ACTIVITY
Print again, word for word, all of the records below, and leave the pictures out.

[Opening MATERIAL FOR THIS TASK section]

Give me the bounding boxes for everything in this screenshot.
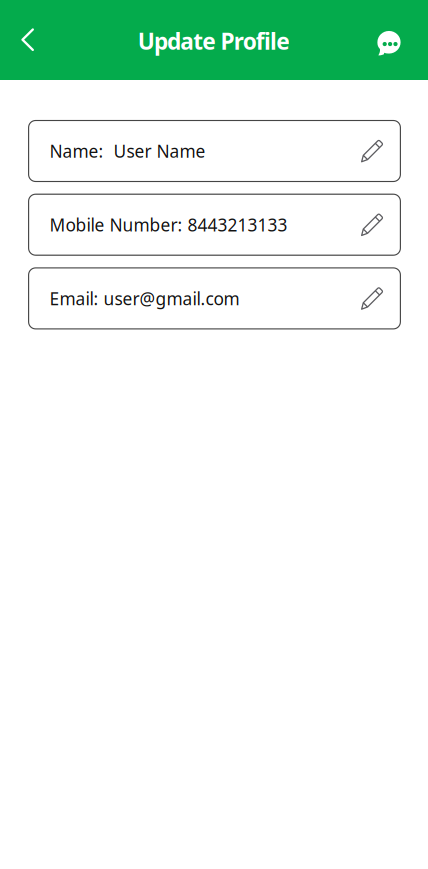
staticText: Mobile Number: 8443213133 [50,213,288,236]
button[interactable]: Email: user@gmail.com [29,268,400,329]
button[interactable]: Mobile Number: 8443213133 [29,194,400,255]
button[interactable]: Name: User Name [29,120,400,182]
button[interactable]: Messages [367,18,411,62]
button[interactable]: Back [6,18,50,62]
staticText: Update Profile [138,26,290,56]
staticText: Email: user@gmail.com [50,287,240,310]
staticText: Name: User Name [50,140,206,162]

[Closing MATERIAL FOR THIS TASK section]

EXERCISE OUTPUT
Give me the bounding boxes for everything in this screenshot.
staticText: Mobile Number: 8443213133 [50,213,288,236]
button[interactable]: Email: user@gmail.com [29,268,400,329]
button[interactable]: Mobile Number: 8443213133 [29,194,400,255]
button[interactable]: Name: User Name [29,120,400,182]
button[interactable]: Messages [367,18,411,62]
button[interactable]: Back [6,18,50,62]
staticText: Update Profile [138,26,290,56]
staticText: Email: user@gmail.com [50,287,240,310]
staticText: Name: User Name [50,140,206,162]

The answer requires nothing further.